▶ [YOUR OBJECTIVE]:
Write out every record below exactly, leaving the pictures out.

DATASET RECORDS Block Start

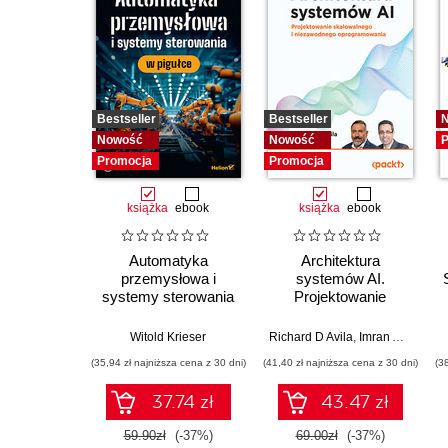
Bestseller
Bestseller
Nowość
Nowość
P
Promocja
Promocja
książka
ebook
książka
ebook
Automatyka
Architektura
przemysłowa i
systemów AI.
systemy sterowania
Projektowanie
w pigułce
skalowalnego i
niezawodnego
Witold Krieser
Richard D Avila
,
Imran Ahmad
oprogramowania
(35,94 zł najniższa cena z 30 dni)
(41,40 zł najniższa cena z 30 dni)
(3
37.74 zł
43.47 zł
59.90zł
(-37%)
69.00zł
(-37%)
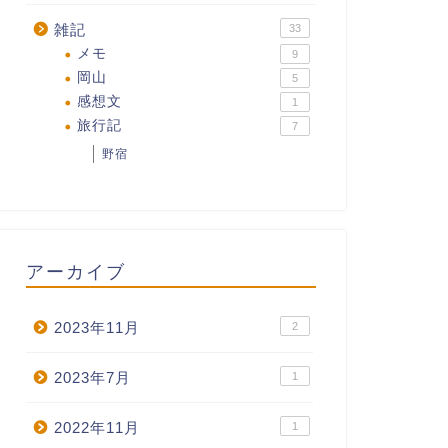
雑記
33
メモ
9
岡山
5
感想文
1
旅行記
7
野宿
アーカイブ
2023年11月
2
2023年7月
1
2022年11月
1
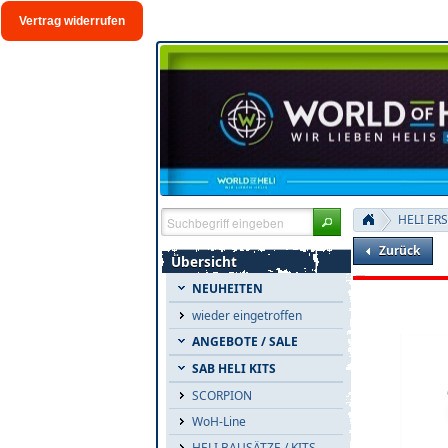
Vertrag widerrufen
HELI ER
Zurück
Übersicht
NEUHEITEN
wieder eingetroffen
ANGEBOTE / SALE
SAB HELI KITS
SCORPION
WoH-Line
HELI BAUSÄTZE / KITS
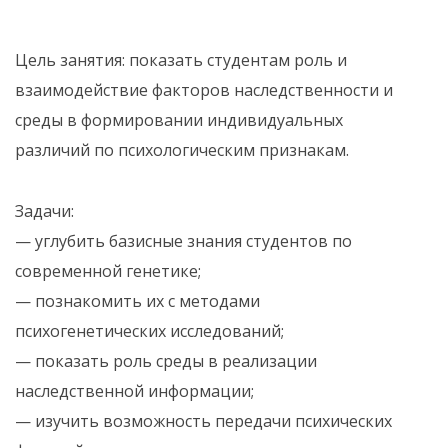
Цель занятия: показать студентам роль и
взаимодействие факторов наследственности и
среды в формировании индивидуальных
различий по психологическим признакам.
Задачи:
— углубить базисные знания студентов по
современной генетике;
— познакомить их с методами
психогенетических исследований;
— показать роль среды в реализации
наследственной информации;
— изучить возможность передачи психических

DATASET RECORDS Block End

▶ [OUTPUT OF THE TASK]:
Bestseller
Bestseller
Nowość
Nowość
P
Promocja
Promocja
książka
ebook
książka
ebook
Automatyka
Architektura
przemysłowa i
systemów AI.
systemy sterowania
Projektowanie
w pigułce
skalowalnego i
niezawodnego
Witold Krieser
Richard D Avila
,
Imran Ahmad
oprogramowania
(35,94 zł najniższa cena z 30 dni)
(41,40 zł najniższa cena z 30 dni)
(3
37.74 zł
43.47 zł
59.90zł
(-37%)
69.00zł
(-37%)
雑記
33
メモ
9
岡山
5
感想文
1
旅行記
7
野宿
アーカイブ
2023年11月
2
2023年7月
1
2022年11月
1
Vertrag widerrufen
HELI ER
Zurück
Übersicht
NEUHEITEN
wieder eingetroffen
ANGEBOTE / SALE
SAB HELI KITS
SCORPION
WoH-Line
HELI BAUSÄTZE / KITS
Цель занятия: показать студентам роль и
взаимодействие факторов наследственности и
среды в формировании индивидуальных
различий по психологическим признакам.
Задачи:
— углубить базисные знания студентов по
современной генетике;
— познакомить их с методами
психогенетических исследований;
— показать роль среды в реализации
наследственной информации;
— изучить возможность передачи психических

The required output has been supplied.